EN FR
EN FR


Section: New Results

Topology Aware Performance Monitoring

While system's scale is growing exponentially, memory hierarchy is getting larger, at various levels. Hence optimizing applications to reach an optimal usage of a machine may involve a large spectrum of performance metrics interacting at different level of the system's hierarchy. Memory bound applications showing irregular patterns lead to locality issues. Addressing those issues and getting a good schedule on complex systems is a NP hard problem and can therefore only be solved with heuristics. Although powerful algorithms using the most intuitive heuristics such as communications path reduction and/or cache contention reduction may show good results on some cases, there are still room for improvements in this direction so much the configuration of applications, systems, software stack vary and impact the execution time.

In order to step in this direction we developped a highly extendible tool to gather asynchronously performance data from different sources.
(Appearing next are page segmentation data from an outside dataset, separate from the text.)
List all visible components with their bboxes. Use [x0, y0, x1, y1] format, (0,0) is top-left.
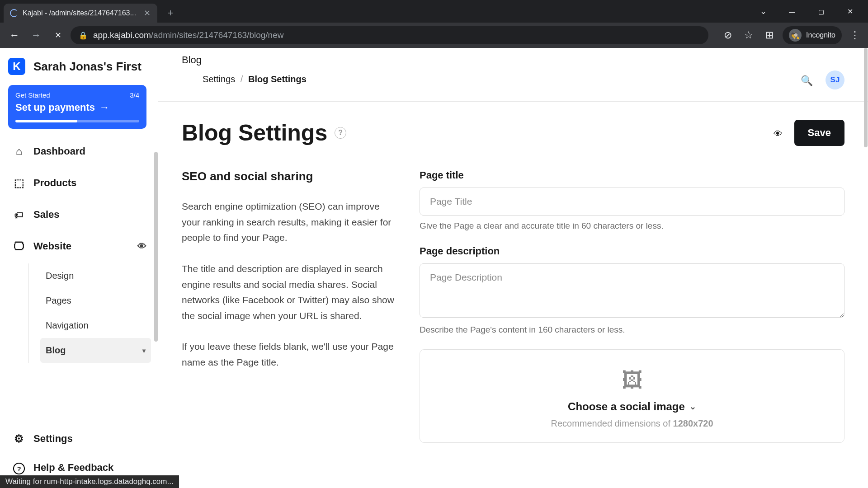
seo-paragraph: The title and description are displayed … — [182, 261, 394, 324]
monitor-icon — [13, 240, 25, 253]
chevron-down-icon — [760, 6, 767, 16]
tab-strip: Kajabi - /admin/sites/2147647163... — [0, 0, 868, 23]
onboarding-card[interactable]: Get Started 3/4 Set up payments → — [8, 85, 146, 129]
sidebar-item-sales[interactable]: Sales — [8, 200, 151, 229]
sidebar-item-label: Dashboard — [33, 145, 85, 157]
page-title-row: Blog Settings ? Save — [158, 102, 868, 146]
sidebar-item-label: Sales — [33, 209, 60, 221]
main-scrollbar[interactable] — [863, 48, 868, 488]
browser-tab[interactable]: Kajabi - /admin/sites/2147647163... — [4, 4, 157, 23]
sidebar-item-settings[interactable]: Settings — [8, 424, 153, 453]
browser-menu-button[interactable] — [847, 28, 863, 43]
onboarding-progress-bar — [15, 120, 139, 122]
browser-status-bar: Waiting for rum-http-intake.logs.datadog… — [0, 475, 179, 488]
close-window-button[interactable] — [841, 4, 859, 19]
preview-site-button[interactable] — [137, 240, 146, 252]
site-name: Sarah Jonas's First — [33, 60, 142, 74]
arrow-right-icon: → — [99, 102, 109, 113]
back-button[interactable] — [5, 26, 24, 44]
maximize-icon — [818, 7, 824, 16]
page-description-input[interactable] — [420, 263, 844, 318]
breadcrumb-current: Blog Settings — [248, 74, 307, 84]
sidebar-subitem-pages[interactable]: Pages — [40, 288, 151, 313]
website-submenu: Design Pages Navigation Blog ▾ — [28, 263, 151, 363]
image-icon — [429, 368, 835, 392]
page-title-hint: Give the Page a clear and accurate title… — [420, 221, 844, 231]
eye-icon — [137, 240, 146, 252]
tab-list-button[interactable] — [754, 4, 772, 19]
preview-button[interactable] — [774, 126, 783, 140]
save-button[interactable]: Save — [794, 120, 844, 146]
breadcrumb-settings[interactable]: Settings — [203, 74, 235, 84]
scrollbar-thumb[interactable] — [864, 48, 868, 147]
close-icon — [847, 7, 853, 16]
sidebar-item-website[interactable]: Website — [8, 232, 151, 261]
incognito-indicator[interactable]: Incognito — [783, 26, 842, 44]
page-title: Blog Settings ? — [182, 120, 346, 146]
lock-icon — [79, 30, 88, 40]
avatar[interactable]: SJ — [826, 70, 844, 89]
page-title-label: Page title — [420, 169, 844, 181]
onboarding-kicker: Get Started — [15, 91, 50, 99]
page-description-hint: Describe the Page's content in 160 chara… — [420, 325, 844, 335]
chevron-down-icon: ▾ — [142, 347, 146, 354]
search-button[interactable] — [801, 73, 813, 87]
home-icon — [13, 145, 25, 158]
close-icon — [55, 30, 61, 40]
address-bar: app.kajabi.com/admin/sites/2147647163/bl… — [0, 23, 868, 48]
help-tooltip-button[interactable]: ? — [335, 127, 346, 139]
loading-spinner-icon — [10, 9, 18, 17]
social-image-picker[interactable]: Choose a social image Recommended dimens… — [420, 349, 844, 443]
eye-icon — [774, 126, 783, 140]
onboarding-progress-label: 3/4 — [130, 91, 139, 99]
sidebar-scrollbar[interactable] — [154, 48, 158, 488]
page-description-label: Page description — [420, 245, 844, 257]
more-vertical-icon — [850, 29, 860, 41]
bookmark-button[interactable] — [741, 28, 756, 43]
chevron-down-icon — [689, 402, 696, 412]
tracking-blocked-button[interactable] — [720, 28, 736, 43]
plus-icon — [168, 7, 174, 19]
incognito-icon — [789, 29, 802, 42]
sidebar-item-label: Products — [33, 177, 76, 189]
image-recommendation: Recommended dimensions of 1280x720 — [429, 418, 835, 429]
breadcrumb: Settings / Blog Settings — [203, 74, 801, 84]
close-icon — [144, 8, 151, 18]
gear-icon — [13, 432, 25, 445]
stop-button[interactable] — [49, 26, 67, 44]
onboarding-title: Set up payments — [15, 102, 95, 113]
forward-button[interactable] — [27, 26, 45, 44]
page-title-input[interactable] — [420, 188, 844, 216]
close-tab-button[interactable] — [143, 9, 151, 17]
choose-image-row: Choose a social image — [429, 400, 835, 413]
brand-logo: K — [8, 58, 25, 75]
settings-body: SEO and social sharing Search engine opt… — [158, 146, 868, 443]
main-content: Blog Settings / Blog Settings SJ Blog Se… — [158, 48, 868, 488]
eye-off-icon — [724, 29, 732, 41]
scrollbar-thumb[interactable] — [154, 152, 158, 342]
choose-image-label: Choose a social image — [568, 400, 685, 413]
section-label: Blog — [182, 54, 801, 66]
minimize-icon — [789, 7, 795, 16]
sidebar-item-products[interactable]: Products — [8, 169, 151, 197]
omnibox[interactable]: app.kajabi.com/admin/sites/2147647163/bl… — [71, 26, 708, 44]
sidebar-item-label: Settings — [33, 433, 73, 445]
sidebar-subitem-design[interactable]: Design — [40, 263, 151, 288]
sidebar-subitem-blog[interactable]: Blog ▾ — [40, 338, 151, 363]
arrow-left-icon — [9, 29, 19, 41]
sidebar: K Sarah Jonas's First Get Started 3/4 Se… — [0, 48, 158, 488]
toolbar-right: Incognito — [720, 26, 863, 44]
field-page-title: Page title Give the Page a clear and acc… — [420, 169, 844, 231]
brand[interactable]: K Sarah Jonas's First — [8, 56, 153, 85]
extensions-button[interactable] — [762, 28, 777, 43]
app-viewport: K Sarah Jonas's First Get Started 3/4 Se… — [0, 48, 868, 488]
onboarding-title-row: Set up payments → — [15, 102, 139, 113]
minimize-button[interactable] — [783, 4, 801, 19]
star-icon — [744, 29, 753, 41]
extensions-icon — [765, 29, 774, 41]
new-tab-button[interactable] — [163, 5, 178, 21]
sidebar-item-dashboard[interactable]: Dashboard — [8, 137, 151, 166]
sidebar-subitem-navigation[interactable]: Navigation — [40, 313, 151, 338]
maximize-button[interactable] — [812, 4, 830, 19]
onboarding-header: Get Started 3/4 — [15, 91, 139, 99]
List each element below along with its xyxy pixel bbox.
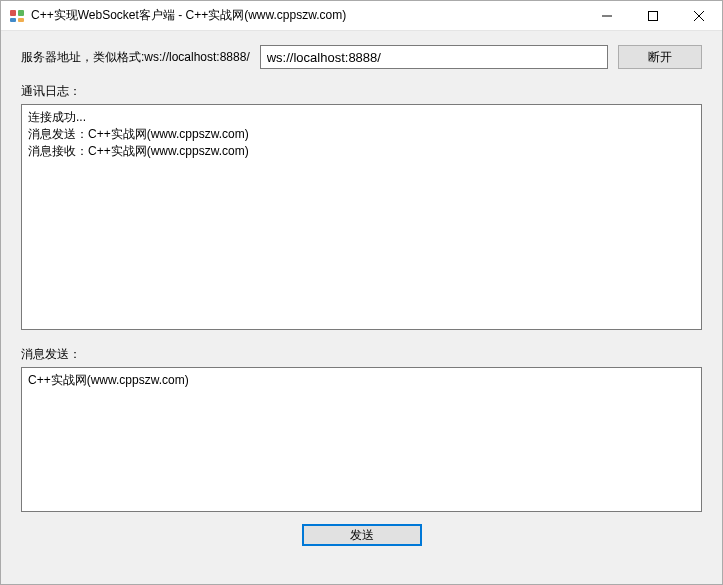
- svg-rect-5: [649, 11, 658, 20]
- send-button-row: 发送: [21, 524, 702, 546]
- send-button[interactable]: 发送: [302, 524, 422, 546]
- address-row: 服务器地址，类似格式:ws://localhost:8888/ 断开: [21, 45, 702, 69]
- disconnect-button[interactable]: 断开: [618, 45, 702, 69]
- log-label: 通讯日志：: [21, 83, 702, 100]
- send-label: 消息发送：: [21, 346, 702, 363]
- svg-rect-0: [10, 10, 16, 16]
- app-icon: [9, 8, 25, 24]
- svg-rect-3: [18, 18, 24, 22]
- app-window: C++实现WebSocket客户端 - C++实战网(www.cppszw.co…: [0, 0, 723, 585]
- titlebar: C++实现WebSocket客户端 - C++实战网(www.cppszw.co…: [1, 1, 722, 31]
- svg-rect-1: [18, 10, 24, 16]
- address-label: 服务器地址，类似格式:ws://localhost:8888/: [21, 49, 250, 66]
- address-input[interactable]: [260, 45, 608, 69]
- send-textarea[interactable]: [21, 367, 702, 512]
- log-textarea[interactable]: [21, 104, 702, 330]
- maximize-button[interactable]: [630, 1, 676, 30]
- client-area: 服务器地址，类似格式:ws://localhost:8888/ 断开 通讯日志：…: [1, 31, 722, 584]
- window-title: C++实现WebSocket客户端 - C++实战网(www.cppszw.co…: [31, 7, 584, 24]
- svg-rect-2: [10, 18, 16, 22]
- minimize-button[interactable]: [584, 1, 630, 30]
- close-button[interactable]: [676, 1, 722, 30]
- window-controls: [584, 1, 722, 30]
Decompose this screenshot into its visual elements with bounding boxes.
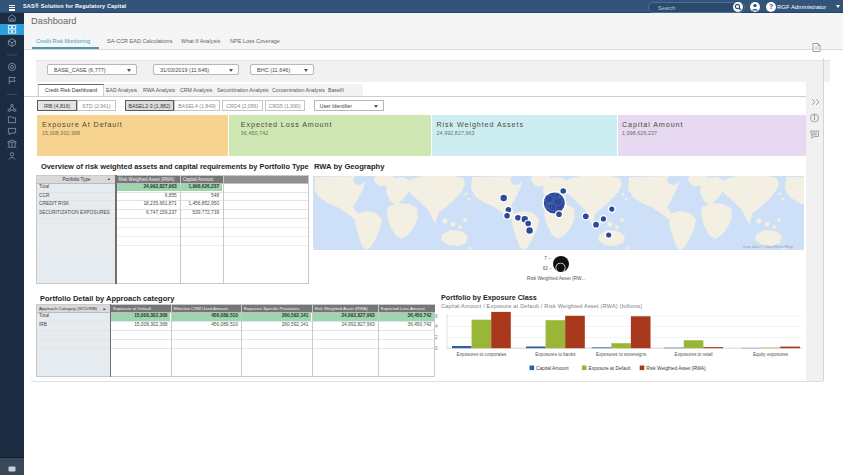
svg-text:4: 4 (435, 324, 438, 329)
svg-text:?: ? (769, 3, 773, 10)
svg-text:6: 6 (435, 314, 438, 319)
svg-text:Exposures to sovereigns: Exposures to sovereigns (596, 352, 647, 357)
svg-text:62 –: 62 – (543, 266, 552, 271)
svg-text:7 –: 7 – (544, 256, 551, 261)
svg-text:Exposures to corporates: Exposures to corporates (457, 352, 507, 357)
svg-text:Risk Weighted Asset (RWA): Risk Weighted Asset (RWA) (646, 366, 706, 371)
svg-text:Equity exposures: Equity exposures (753, 352, 789, 357)
svg-text:Exposures to retail: Exposures to retail (675, 352, 713, 357)
svg-text:map data © OpenStreetMap: map data © OpenStreetMap (743, 244, 794, 249)
svg-text:Exposure at Default: Exposure at Default (589, 366, 632, 371)
svg-text:Risk Weighted Asset (RW...: Risk Weighted Asset (RW... (527, 276, 585, 281)
svg-text:0: 0 (435, 346, 438, 351)
svg-text:Exposures to banks: Exposures to banks (535, 352, 576, 357)
svg-text:2: 2 (435, 335, 438, 340)
svg-text:Capital Amount: Capital Amount (536, 366, 569, 371)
This information is then aggregated into different topology objects (cache, node, processing unit, ...) in order to give a synthetic and topology aware information to drive optimization.

In brief the tool works this way: The user provide a description file with arithmetic expression of performance counters(defined into performance data plugins), and topology objects where to map the expression. A pair (expression,object) defines a monitor which will sample performance data and stored them into an history. Then others monitors can be defined as a combination of the previous. For instance we can attach a process and record on each core its L3 cache miss counter, and then add each of those monitor into an upper monitor located on the L3 cache. Several aggregation functions are already available but we aim to provide several statistical function to extend the possibility of data interpretation. Such functions allow to aggregate results in a meaningful way. Then we add a locality insight using lstopo tool from hwloc to draw the results on a topology. This has been published in [12]